The article even mentions “just another checkbox checked”.
outofpaper
This is a waste of energy as there a cleaner clearer more effective ways of dealing with this script. You can go much cleaner and just do a Markdown Slideshow. Alternatively allow for a little real automation and use something like Expect or Pexpect.
https://pexpect.readthedocs.io/en/stable/overview.html
Don't pretend to yourselves that presenting a series of instructions and only advancing on when someone clicks enter will prevent people hit enter.
Even worse is someone missed up there's no going back. You have to either restart the whole process or you have to go and read over the python script.
This is not something that prevents or helps with slog.
aqueueaqueue
Oh yeah! I've seen this pattern used at work. I don't have an opinion on if it is better than a checklist. The lack of will or time to automate affects a do nothing script as much as runbook.
jiggawatts
My variant of this is putting the manual steps in between scripted steps as a comment, but having read the article I can see the benefit of this approach.
In PowerShell especially there are elegant ways to prompt users for “continue y/n?”.
PaulRobinson
1. Write the runbook
2. Automate the runbook
3. Delete the runbook
This is just a means to get #2 done iteratively. I've done variations for a while, its a powerful technique.
po84
We taken this approach using streamlit to incrementally turn Markdown lists of instructions into mini, self-service web apps. Steps in lists are gradually replaced with widgets, collecting inputs for the automation to do the work instead.
m463
do each of the steps, as an object, look overengineered?
I follow the advice of this column, but I differ in my implementation. It is lightweight and not so OO.
midtake
Then it really isn't doing nothing. Rather, it's a to-do app in the terminal.
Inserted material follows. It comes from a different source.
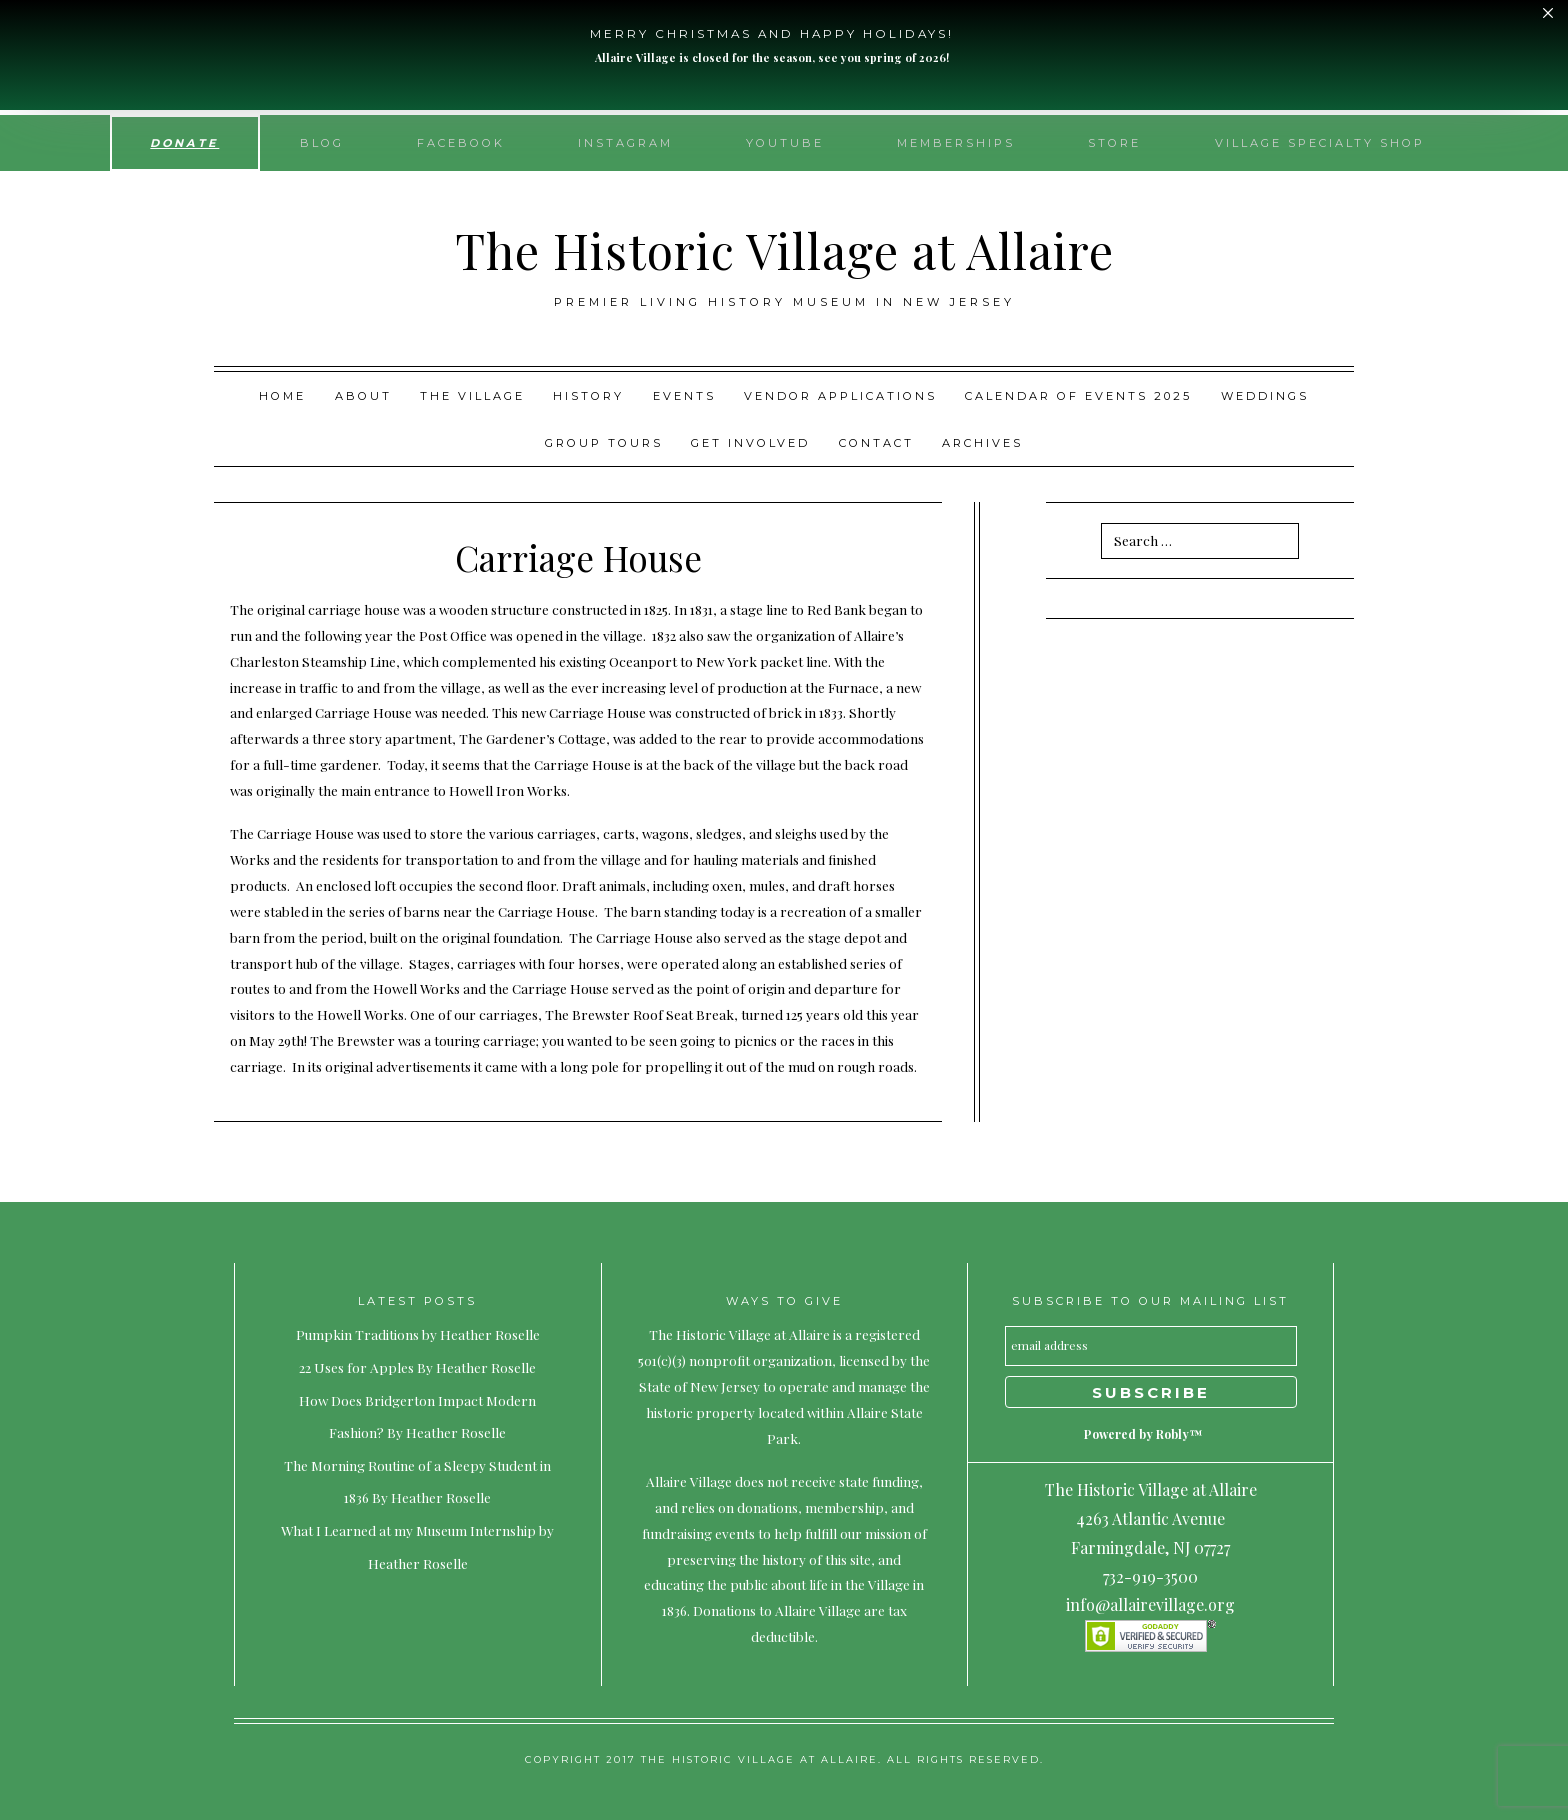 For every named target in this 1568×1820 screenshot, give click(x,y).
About (363, 396)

The reason it is helpful for decreasing activation energy is that it handles the "checklist" aspect of creating a user account for you. This is especially helpful for user account creation, which has to be done completely and then logged or it can lead to cybersecurity incidents.
remram
Objects with only a single method to run it are already built into Python, they are the functions.
20after4
I found this a few years ago and was quite inspired by it. I then more recently found https://xcfile.dev/ which is a great way to implement these sort of scripts directly in the project's README.
sagarpatil
I’ll probably get down voted to oblivion, but this is really silly. I do not see any value proposition. To each their own, I guess.
stego-tech
This is, to a degree, how I’ve always written my SOPs. If anything, this approach is encouraging me to make two changes to my documentation approach:
1) Add a “Quick Run” section with just the steps/commands absent images and details, so it’s easier to perform routine slogs without having to scroll through unnecessary information.
2) Make (and link!) a companion code document that has the pseudocode for the process written out, so folks can contribute to it as time allows. If I’m a manager, I’d even incentivize it somehow – maybe covering a team lunch if we convert an SOP into an automation, for instance.
In the meantime, I am totally cribbing this for documenting my homelab stuff and getting it out of Obsidian, as a means of encouraging me to automate routine tasks somehow.